Vidal's recent Champions League form is a far cry from where he was only a couple of months ago, derided as a flop and questioned for his attitude off the pitch. The €37m price tag required to bring the player from Juventus to Bayern last summer didn't help, raising expectations among pundits and supporters, particularly when combined with his role in Chile's 2015 Copa America win. When he initially struggled to reproduce the quality that had convinced Bayern to move for him in the first place, it didn't take long for the critics to chime up.
The name of one of those critics will come as little surprise. In September, Franz Beckenbauer complained to Sky Deutschland that Bayern "don't need footballers who don't move" while referring to Vidal, adding that "the hope in him was higher".
That forced Guardiola to publically defended his player, and for the next few months the Catalan stood by him on the pitch, starting the former Juve man in the majority of Bayern's games. Yet as the season rolled on, the Chilean only further struggled to convince, and to make matters worse, stories of after-hours exploits began to gather steam following the turn of the year.
Rumours in the German tabloids claimed that Vidal had spent much of his time during Bayern's Qatar-based winter training camp out drinking. The midfielder firmly denied the claims, but regardless of their veracity, the added noise did little to help his tricky bedding-in at the Allianz Arena.
Then there were suggestions that he was the player leaking dressing room information to the press, while in February there came more tales still, this time of a night out with David Alaba and Franck Ribery that ended in the early hours of the morning while Bayern were in Turin to play Juventus.
Distractions off the pitch combined with a continued failure to perform at the level expected of him on it didn't paint a pretty prognosis of how Vidal's Bayern career was going to work out. His toils even led one well known pundit to compare him to "Las Vegas Elvis", labelling him "an expensive misfit, cumbersome and without the technical ability of his peers".
Ironically enough, it was not the technical ability of his peers, but the things that make Vidal different from many of them that helped Bayern to edge past Benfica in the Champions league quarter-finals a couple of months later.

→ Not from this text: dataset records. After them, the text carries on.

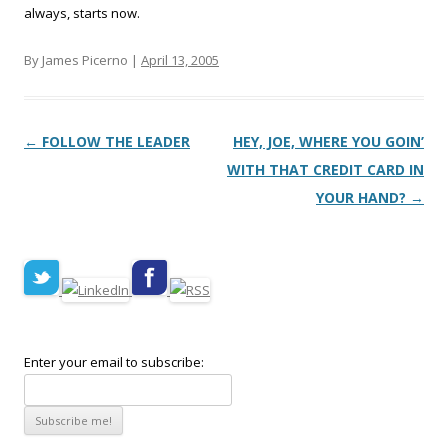
always, starts now.
By James Picerno |
April 13, 2005
Post navigation
←
FOLLOW THE LEADER
HEY, JOE, WHERE YOU GOIN’
WITH THAT CREDIT CARD IN
YOUR HAND?
→
Enter your email to subscribe:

The Eagles were a useful sample of what is to come for the Bavarians this week, their solidity not a million miles away from Atletico Madrid. Appropriately, it was that discipline that allowed the Portuguese side to go to the Vicente Calderon last December and take a surprise 2-1 away win, their counter-attacking beating Atletico at their own game.
In the Bayern tie, Benfica stayed true to type, quite often proving successful in their attempts to stifle. The one player they couldn't handle however was the one who was capable of attacking them in a different way. The only goal of the German champions' 1-0 first leg win over Rui Vitória's side came not through Robert Lewandowski, Franck Ribery or Thomas Muller, but through Vidal, steaming into the area like a freight train to head the ball into the back of the net.

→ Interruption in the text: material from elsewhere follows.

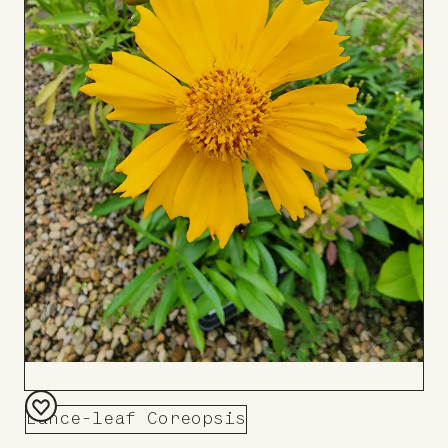
Lance-leaf Coreopsis
Add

He sent a similar chance just over the bar later in the game, Benfica clearly struggling to cope with his secondary runs into the box, and the second leg would only confirm how useful his movement could be for Bayern in these kind of ties.
At the Estadio da Luz, Vidal's box-to-box play was a constant threat, and when he smashed home a half-volleyed strike from the edge of the area just before the break, the potential for him to find and capitalise upon pockets of space was made clear.
Guardiola pointed out afterwards that Vidal is particularly good at making those kind of late runs, and it is exactly that sort of play that Pep will hope to use to good effect against Atletico. In static build-up (moves not launched via a quick transition from defence to attack) the Colchoneros are incredibly difficult to break down. If Bayern's attacking play is too predictable, it will simply be sucked up by Diego Simeone and spat back out at them.
The Bavarians will likely need to mix things up to pick the Atletico lock, therefore, and that is where Vidal and his last-minute arrivals in the area come into play. On paper, the Chilean could be the key to a first Bayern final since 2013. Though whether a footballer who is known for his hot head can avoid being drawn into Atleti's mind games is a different question.